▶ Extracted information
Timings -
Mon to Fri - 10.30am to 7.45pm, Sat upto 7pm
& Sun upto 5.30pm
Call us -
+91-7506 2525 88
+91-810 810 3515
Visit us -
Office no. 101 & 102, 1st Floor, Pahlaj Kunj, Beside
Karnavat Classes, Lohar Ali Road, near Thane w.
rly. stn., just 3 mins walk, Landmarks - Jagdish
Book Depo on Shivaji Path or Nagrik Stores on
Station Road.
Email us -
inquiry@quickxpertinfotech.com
* * *
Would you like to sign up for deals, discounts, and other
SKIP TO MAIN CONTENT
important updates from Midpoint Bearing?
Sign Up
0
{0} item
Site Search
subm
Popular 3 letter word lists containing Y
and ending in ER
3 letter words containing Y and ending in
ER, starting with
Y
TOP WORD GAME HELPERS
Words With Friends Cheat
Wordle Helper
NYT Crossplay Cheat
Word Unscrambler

▶ Exercise requirements
The word to find is "letter". Copy every line of the records that holds it.

▶ Response
Popular 3 letter word lists containing Y
3 letter words containing Y and ending in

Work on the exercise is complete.